[PlanetCCRMA] [PlanetCCRMANews] the Planet lands on Fedora 10

Paul Coccoli pcoccoli at gmail.com
Thu Dec 4 18:22:21 PST 2008


On Wed, Dec 3, 2008 at 6:14 PM, David Ford <dford at ansur.demon.co.uk> wrote:
> So recording a track with jack/Ardour, playing it back while recording
> another track, and so on, then mixing it down to stereo, doesn't really
> need very low latency?
> I have to admit that I just thought to record music you must have the
> lowest latency possible.
> What sort of thing do I need to be doing to make full use of the low
> latency? (i.e. what is software monitoring exactly?)
> Sorry if these are dumb questions!
> And if I'm doing dumb questions: Why does Ardour engine always start in
> 48K sample rate even when I've set jack and everything I can find to
> 44K1? (Burning a CD and forgetting to convert 48 to 44.1 is my most
> common pastime!)
> Thanks for any pointers.
> David

Unless I've gone nuts (happens quite frequently, actually), ardour
knows the jack buffer size and compensates for the latency of your
recordings.  So yes, crank up the buffer size.

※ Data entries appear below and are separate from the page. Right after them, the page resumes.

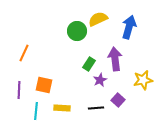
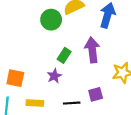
purple star: (100, 80) -> (54, 76), moved
purple square: (118, 100) -> (96, 94), turned 32

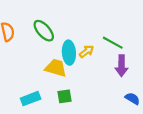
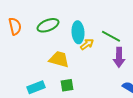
green ellipse: (44, 31) -> (48, 25), turned -70
cyan ellipse: (69, 53) -> (78, 32), moved

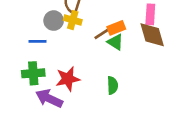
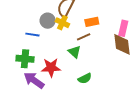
orange rectangle: (116, 28) -> (92, 22), moved
green triangle: (115, 42) -> (74, 52), moved
green semicircle: (113, 85) -> (85, 78), turned 56

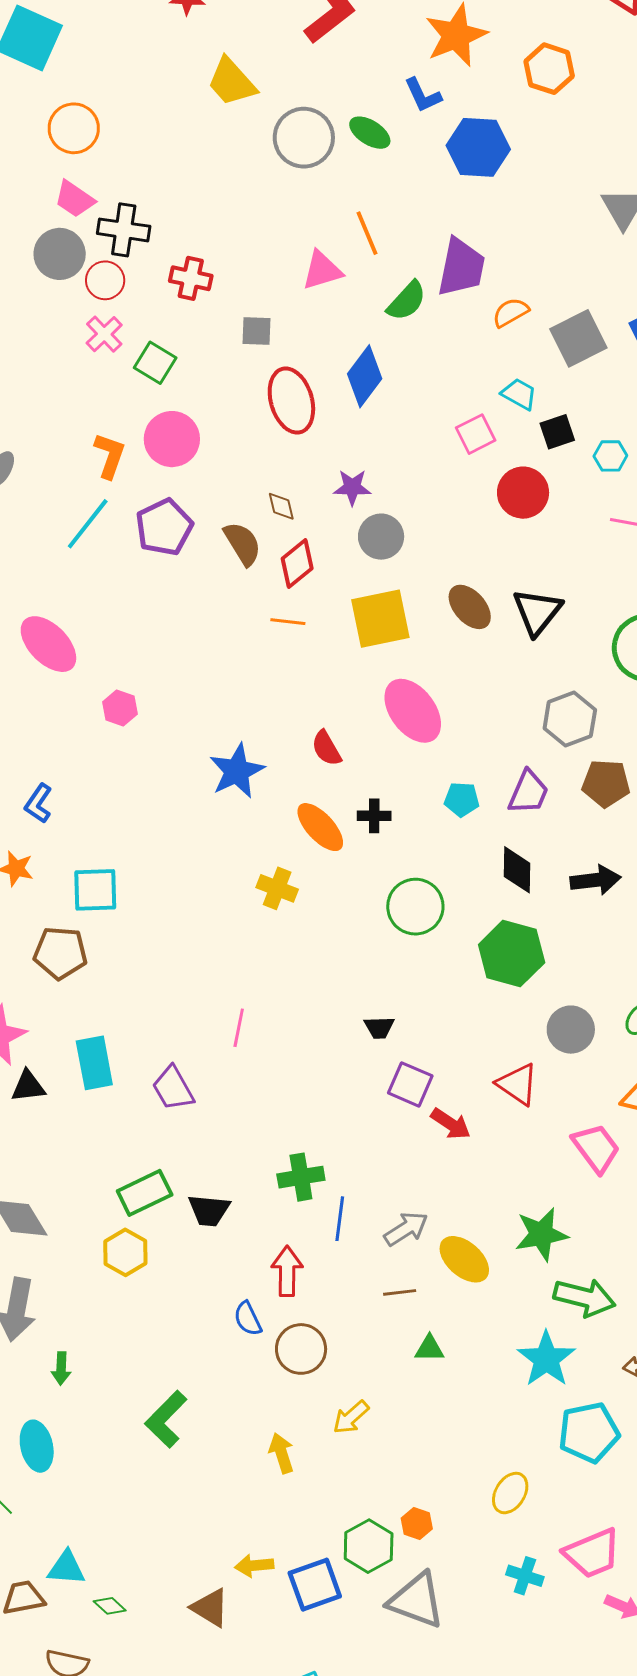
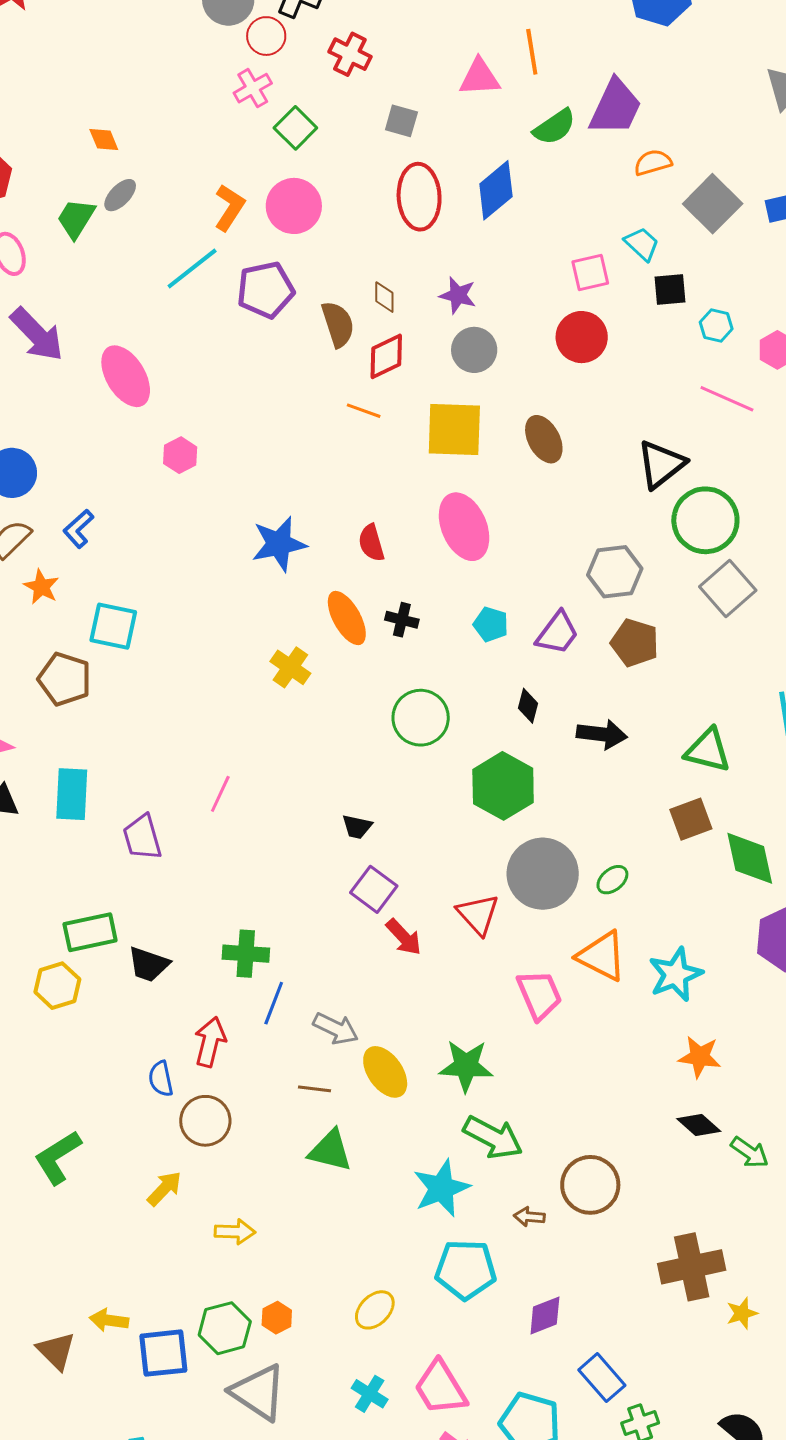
gray square: (578, 338) -> (713, 204), turned -32
red circle: (523, 493) -> (582, 337), moved
black triangle: (537, 612) -> (661, 464), moved
black diamond: (517, 870) -> (528, 706), size x0.7
gray circle: (571, 1030) -> (543, 874), size x1.5
gray arrow: (406, 1229) -> (336, 1029), turned 45
green triangle: (429, 1349) -> (330, 1151), size x1.5
yellow arrow: (351, 1417) -> (235, 1232), moved, turned -150
yellow arrow: (282, 1453) -> (164, 1189), moved, turned 48
pink trapezoid: (592, 1553) -> (440, 1388), turned 68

The only time this is bad is if you want to hear the affect of the
plugins on a track in real-time, as that track is being recorded.  But
don't do that; it's silly.  Apparently some singers like to hear
reverb on their own voice.  In that case, split the input signal and
apply outboard affects to one and monitor that.  The other case is if
you're playing softsynths (not currently possible in ardour anyway),
or if you're using the computer as a live effects unit.

Not sure about 44.1/48k issue.

Hope this helps and I haven't said anything misleading or incorrect.
I haven't really used ardour in a couple of years.